DTN Livestock Midday: Cattle Still Sour About Grain Market’s Rally

    ©Debra L Ferguson Stock Photography

    Some cash cattle trade has been reported in the South at steady prices, but Northern cattle are trading steady to $1.00 lower than last week.

    GENERAL COMMENTS:

    Cattle contracts are still licking their wounds from Tuesday’s aggressive jump in the grain markets. The cash cattle market has begun to trade and packers have purchased cattle steady to $1.00 lower than last week’s average. While the cattle complex may be suffering, lean hog futures are rallying as support bolsters the market from nearly every aspect.

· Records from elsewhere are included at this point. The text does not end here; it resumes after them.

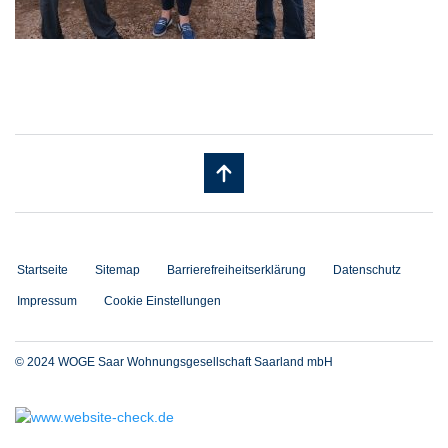
Startseite
Sitemap
Barrierefreiheitserklärung
Datenschutz
Impressum
Cookie Einstellungen
© 2024 WOGE Saar Wohnungsgesellschaft Saarland mbH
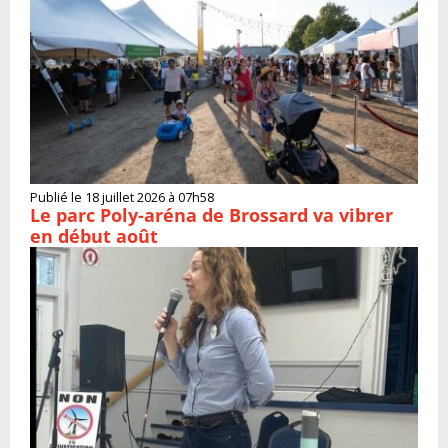
Publié le 18 juillet 2026 à 07h58
Le parc Poly-aréna de Brossard va vibrer
en début août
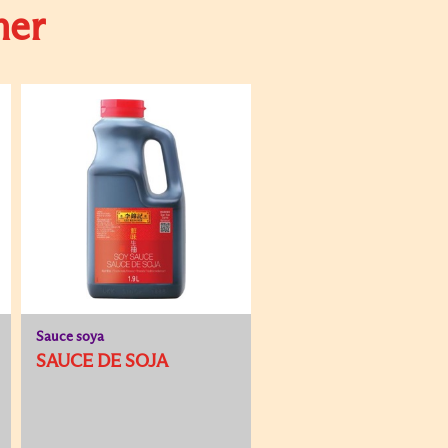
mer
Sauce soya
SAUCE DE SOJA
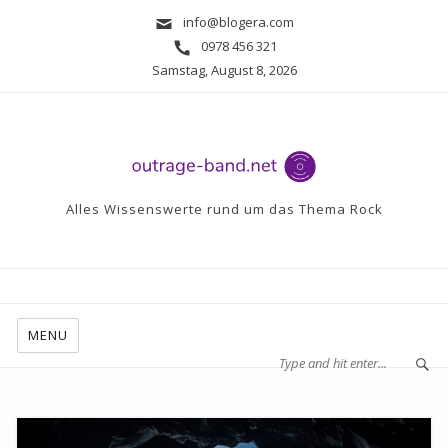
info@blogera.com
0978 456 321
Samstag, August 8, 2026
Alles Wissenswerte rund um das Thema Rock
MENU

    March corn is down 7 1/2 cents per bushel and March soybean meal is down $3.80. The Dow Jones Industrial Average is up 127.04 points and NASDAQ is down 172.63 points.

    LIVE CATTLE:

    Packers won the psychology battle of the week as they’ve been able to pick up some cattle in the North for $220 (which is steady to $1.00 lower than last week’s business) and some Southern cattle have traded at $138 (which is fully steady).

    Even though fat cattle shouldn’t technically be influenced by the corn market, the contracts are woven together and what wounds one usually affects the other when it comes to the live cattle and feeder cattle futures.

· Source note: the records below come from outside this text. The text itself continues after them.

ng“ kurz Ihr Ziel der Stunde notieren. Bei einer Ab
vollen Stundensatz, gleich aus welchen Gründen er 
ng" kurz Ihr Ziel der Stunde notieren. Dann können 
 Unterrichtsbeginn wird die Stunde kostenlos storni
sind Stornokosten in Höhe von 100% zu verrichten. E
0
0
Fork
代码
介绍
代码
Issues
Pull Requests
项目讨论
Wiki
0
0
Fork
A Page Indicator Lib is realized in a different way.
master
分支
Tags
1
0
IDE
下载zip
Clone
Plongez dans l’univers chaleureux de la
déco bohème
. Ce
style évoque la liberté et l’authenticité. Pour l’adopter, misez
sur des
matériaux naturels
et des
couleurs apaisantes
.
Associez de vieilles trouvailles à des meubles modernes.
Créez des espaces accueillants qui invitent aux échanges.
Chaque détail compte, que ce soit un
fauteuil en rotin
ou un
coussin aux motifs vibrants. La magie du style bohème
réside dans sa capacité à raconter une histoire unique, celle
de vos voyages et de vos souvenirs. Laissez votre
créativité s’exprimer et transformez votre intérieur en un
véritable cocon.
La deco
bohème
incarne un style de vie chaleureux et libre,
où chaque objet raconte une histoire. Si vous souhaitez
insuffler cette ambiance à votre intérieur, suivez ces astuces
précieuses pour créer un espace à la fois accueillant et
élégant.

    Given that boxed beef prices are trending higher, feedlots may have been able to hold the market completely steady if they would have waited until later in the week to trade, but the onset of the sharply higher corn prices caught feedlots off guard. February live cattle are down $0.67 at $137.15, April live cattle are down $0.65 at $142.02 and June live cattle are down $0.55 at $137.10.

    Boxed beef prices are higher: choice up $0.65 ($267.47) and select up $1.16 ($260.39) with a movement of 111 loads (69.60 loads of choice, 17.66 loads of select, 9.85 loads of trim and 14.20 loads of ground beef).

    FEEDER CATTLE:

    Even though the corn and soybean markets are lower, the feeder cattle complex doesn’t feel confident trading higher after Tuesday’s blow. January feeders are down $0.47 at $162.20, March feeders are down $0.22 at $166.12 and April feeders are down $0.15 at $169.62. The feeder cattle contracts are going to depend heavily on the live cattle market for support in the weeks ahead.

    Thankfully feeder cattle sales were still aggressive Tuesday afternoon, but if corn keeps trading at $6.00 or trends higher (staying above $6.00/bushel is very likely) the buyers could grow weary of diving into any more feeders as their cost of gains have changed significantly.

    LEAN HOGS:

    After last week’s sell-off, the lean hog contracts are rallying into Wednesday’s noon hour with substantial support. February lean hogs are up $1.62 at $81.77, April lean hogs are up $1.67 at $88.67 and June lean hogs are up $1.22 at $99.50. The market is seeing support from nearly every angle as pork cutout values are higher, cash prices are higher, and the futures market is trading confidently.

    While last week the market was terrified about what Prop 12 might do to the marketplace, largely its looking like the market is managing just fine. Monitoring what Wednesday’s slaughter amounts too is important business for the afternoon as well as where pork cutout prices round the day out at.

    The projected CME Lean Hog Index for 1/4/2022 is up $1.12 at $73.87 and the actual index for 1/3/2021 is up $0.90 at $72.75. Hog prices are higher on the National Direct Morning Hog Report, up $5.14 with a weighted average of $66.90 ranging from $59.00 to $70.00 on 8,480 head and a five-day rolling average of $63.71. Pork cutouts total 175.41 loads with 158.01 loads of pork cuts and 17.40 loads of trim. Pork cutout values: up $7.96, $93.43.